ROMERO VENÂNCIO, especial para a Mangue Jornalismo
(@romerojunior4503)
Romero Venâncio é graduado em Teologia pelo Instituto de Teologia do Recife (ITER), em Filosofia pela Universidade Federal da Paraíba (UFPB), mestre em Sociologia pela mesma universidade e doutorado Interinstitucional em Filosofia pela Universidade Federal de Pernambuco (UFPE). É professor de Filosofia na Universidade Federal de Sergipe (UFS) e presidente da Adufs (Sindicato das(os) Docentes da Universidade Federal de Sergipe)

A seção PONTO DE VISTA é um espaço que a Mangue Jornalismo abre para que pessoas possam expressar perspectivas que estimulem o interesse e o debate público. O artigo deve dialogar com os princípios da Mangue, entretanto ele não precisa representar necessariamente o ponto de vista da organização.

Um raro jornalista que viveu no Brasil. Mas foi além: pintor, romancista, polemista dos bons.

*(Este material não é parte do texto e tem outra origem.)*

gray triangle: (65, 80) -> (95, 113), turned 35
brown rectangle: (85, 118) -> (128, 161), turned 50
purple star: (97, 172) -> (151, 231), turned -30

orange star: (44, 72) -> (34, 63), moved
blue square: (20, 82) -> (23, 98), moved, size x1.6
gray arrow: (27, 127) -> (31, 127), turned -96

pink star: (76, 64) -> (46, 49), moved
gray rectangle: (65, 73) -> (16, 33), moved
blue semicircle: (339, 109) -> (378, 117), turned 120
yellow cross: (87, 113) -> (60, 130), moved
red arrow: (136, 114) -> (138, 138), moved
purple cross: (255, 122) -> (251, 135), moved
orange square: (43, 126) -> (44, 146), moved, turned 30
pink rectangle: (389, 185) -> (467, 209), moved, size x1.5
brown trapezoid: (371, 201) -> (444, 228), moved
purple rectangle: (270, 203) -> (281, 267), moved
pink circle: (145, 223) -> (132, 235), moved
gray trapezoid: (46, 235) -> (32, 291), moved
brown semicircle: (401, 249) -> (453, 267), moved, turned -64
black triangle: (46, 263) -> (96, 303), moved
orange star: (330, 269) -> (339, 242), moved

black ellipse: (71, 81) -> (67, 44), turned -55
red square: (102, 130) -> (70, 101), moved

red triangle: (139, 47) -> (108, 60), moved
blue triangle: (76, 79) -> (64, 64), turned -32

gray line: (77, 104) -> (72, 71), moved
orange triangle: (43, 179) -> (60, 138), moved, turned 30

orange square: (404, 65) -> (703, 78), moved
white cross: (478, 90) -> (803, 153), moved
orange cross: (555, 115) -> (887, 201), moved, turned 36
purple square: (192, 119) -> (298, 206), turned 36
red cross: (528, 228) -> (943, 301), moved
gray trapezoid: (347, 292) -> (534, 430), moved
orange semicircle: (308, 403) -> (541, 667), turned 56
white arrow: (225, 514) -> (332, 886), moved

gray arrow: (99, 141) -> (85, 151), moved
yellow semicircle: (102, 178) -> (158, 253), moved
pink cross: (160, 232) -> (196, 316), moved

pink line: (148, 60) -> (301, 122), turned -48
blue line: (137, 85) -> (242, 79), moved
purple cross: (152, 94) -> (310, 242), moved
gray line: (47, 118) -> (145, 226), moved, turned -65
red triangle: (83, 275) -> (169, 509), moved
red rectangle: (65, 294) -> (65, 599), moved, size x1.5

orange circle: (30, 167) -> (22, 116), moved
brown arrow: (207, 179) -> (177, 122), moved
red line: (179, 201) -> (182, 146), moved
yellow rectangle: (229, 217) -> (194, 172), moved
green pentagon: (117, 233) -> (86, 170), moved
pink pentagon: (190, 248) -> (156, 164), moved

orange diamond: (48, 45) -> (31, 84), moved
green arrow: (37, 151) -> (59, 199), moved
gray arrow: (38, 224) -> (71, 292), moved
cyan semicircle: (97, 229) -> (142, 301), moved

No jornalismo, marcou gerações e influenciou na forma e no conteúdo do exercício de trabalhar com comunicação. Não se trata de elogio vazio. Mino Carta pagou caro por esta maneira de praticar jornalismo. Foi perseguido, odiado, processado e caluniado.

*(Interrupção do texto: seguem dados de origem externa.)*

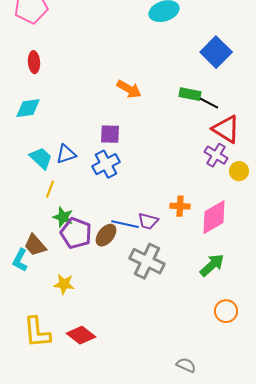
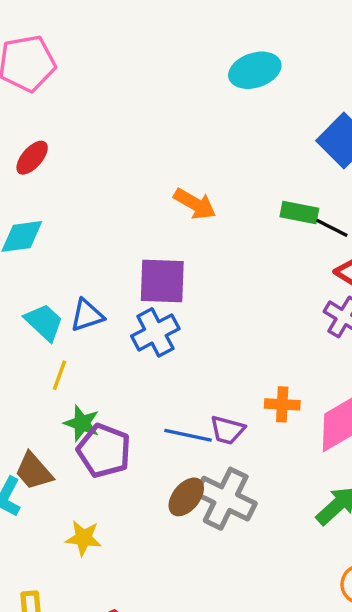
red ellipse: (34, 62) -> (32, 158), turned 45
purple square: (110, 134) -> (162, 281), size x1.4
brown ellipse: (106, 235) -> (186, 497), moved

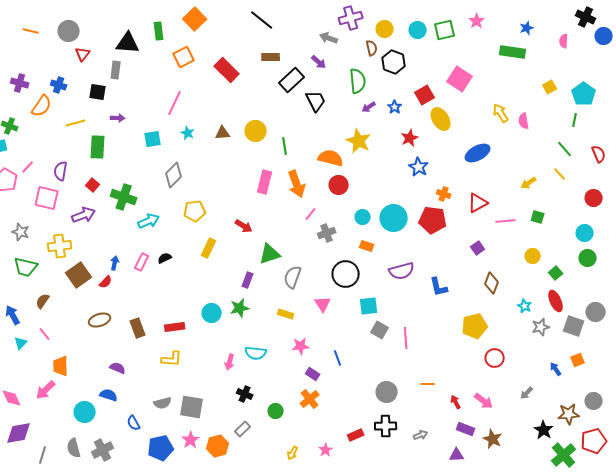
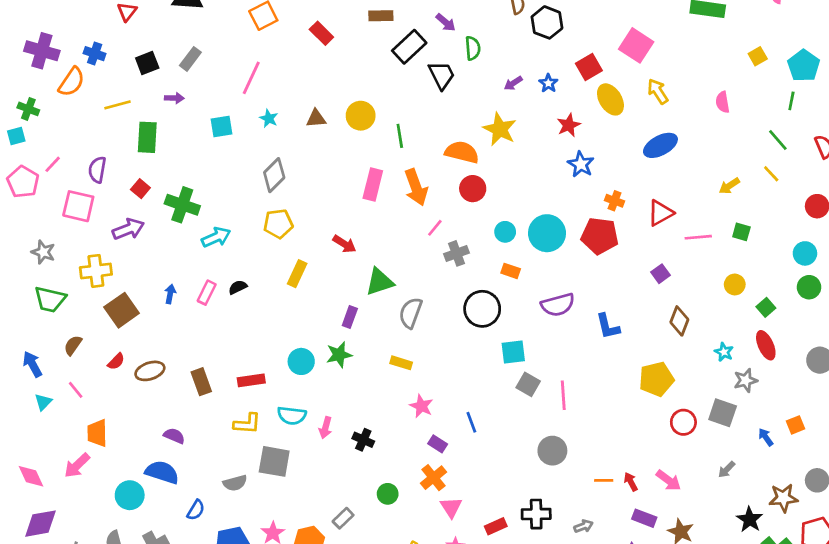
gray rectangle: (116, 70) -> (190, 59), moved, turned 30
red rectangle: (227, 70) -> (321, 33), size x0.7
green semicircle: (358, 81) -> (473, 48), moved, size x0.7
purple cross: (20, 83) -> (42, 51), size x1.4
black square: (98, 92) -> (147, 63), turned -30
yellow arrow: (501, 113) -> (658, 91), moved
gray diamond: (174, 175) -> (274, 175), moved
red semicircle: (106, 282) -> (116, 361), moved
pink triangle: (323, 304) -> (451, 507), moved
gray square: (574, 326) -> (723, 413), moved
pink star: (301, 346) -> (421, 406), turned 30
cyan semicircle: (256, 353) -> (292, 416), moved
orange line: (428, 384) -> (604, 480), moved
gray circle: (387, 392) -> (552, 451), moved
black cross: (245, 394) -> (363, 440), moved
blue semicircle: (109, 395) -> (162, 472), size x1.4
gray square: (192, 407) -> (274, 461), moved
blue semicircle: (134, 423) -> (196, 510), turned -119

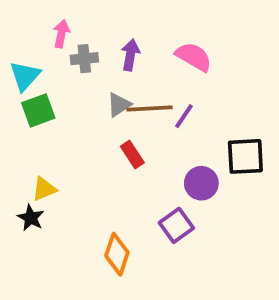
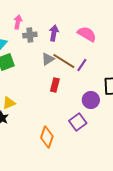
brown line: (150, 108) -> (64, 61), turned 35
red rectangle: (132, 154) -> (55, 85), turned 48

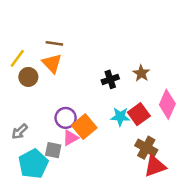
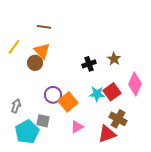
brown line: (54, 43) -> (44, 27), moved
brown circle: (28, 77) -> (35, 63), moved
gray arrow: (20, 132) -> (16, 106), turned 152
pink triangle: (71, 138) -> (77, 127), moved
red triangle: (155, 166) -> (107, 134), moved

Tinha uma histórica posição antifascista e tomou esta condição como princípio em seu jornalismo, mesmo quando trabalhou em jornais e revistas dos “barões das comunicações”.

Atravessou toda uma ditadura e viveu/sobreviveu de um ofício complicado que é o jornalismo e como bem disse numa entrevista: “militou desde sempre na imprensa”.

Era um homem afinado com as esquerdas, mas nunca escondeu seus elogios a figuras da direita que eram inteligentes. Poucos, mas existem e desempenharam papel importante no jogo da direita.

Mino Carta envelheceu como todo mundo. Na sua profissão, tinha dificuldades até com a televisão. Sua revista entrou na era digital, ele muito pouco. Honestamente dizia que não tinha “competência” para acompanhar. Defendia que jornalista tinha posição, nunca era neutro e quando afirmava que era neutro, era porque já tinha posição (geralmente em favor da “casa grande”).

Duas coisas que aprendi com Mino Carta: escrita não é só conteúdo, mas “forma”, estilo. E o papel da escravidão na formação presente deste Brasil.

Sobre a primeira, digo que Mino Carta foi uma espécie de professor: não dizia apenas que a escrita é conteúdo e forma, praticava. Seus textos chegavam a chatear muita gente pela maneira como citava para tornar mais elegante e para persuadir com suas ideias. Às vezes buscava na língua portuguesa termos inusuais para afirmar coisas graves. Era para ironia, pois sabia que não precisava desse recurso num tipo tão prosaico de jornalismo. Mas o fazia pela elegância e pela ironia.

No seu texto, a beleza da escrita se alinhava dialeticamente com a ironia da velhacaria dos “grandes” deste país. Como trabalhou tanto com os patrões do jornalismo brasileiro, percebeu o comportamento deles. Mapeou os trejeitos deles. Percebeu o ódio aos mais pobres que as classes dominantes sempre alimentaram e espelham como um fungo no tecido social. Abrigou grandes contradições pessoais com este estilo e seu conteúdo. Ninguém lida impunemente com as classes dominantes sem ser marcado por elas. Recomendo uma rara entrevista no programa Roda Viva da TV Cultura em 2000.

A segunda coisa que Mino Carta foi imenso aprendizado foi a sua leitura da escravidão na formação social do Brasil. Não trazia nenhuma novidade. Podemos ler tudo que ele dizia em Clóvis Moura ou Florestan Fernandes. Mas dentro do jornalismo (às vezes tão apequenado e pobre em historiografia), isto era digno de nota.

Para Mino Carta, as classes dominantes brasileiras são racista por herança escravista e por ódio a toda sorte de pobres. No Brasil não basta dominar, tem que humilhar. O curioso é que o que ele aprendeu sobre a escravidão no Brasil não foi com Florestan Fernandes (acredito que tenha lido, por certo!). Aprendeu muito com Machado de Assis. Foi leitor/seguidor do nosso Machado maior. Nos seus escritos e leituras sobre e com Machado de Assis, deixou uma série de pistas que poderia ser estudado pelas gerações futuras.

Uma coisa é certa: Mino Carta fará uma enorme falta.

Mino nasceu em Gênova, na Itália, em 1933, e morreu hoje (02/09) em São Paulo.